Transcribed page contents:
——

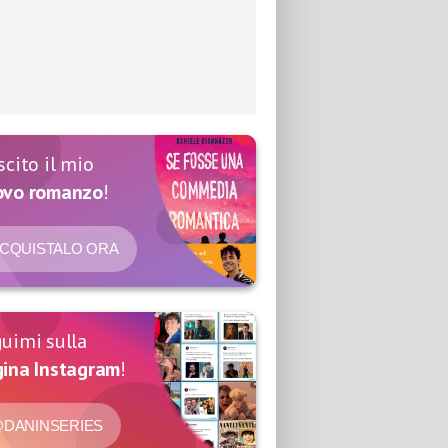
scito il mio
ovo romanzo
!
CQUISTALO ORA
uimi sulla
ina Instagram
!
DANINSERIES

——

▶ Exercise objective: Without including any pictures, please restate all the records exactly.

▶ Exercise solution:
scito il mio
ovo romanzo
!
CQUISTALO ORA
uimi sulla
ina Instagram
!
DANINSERIES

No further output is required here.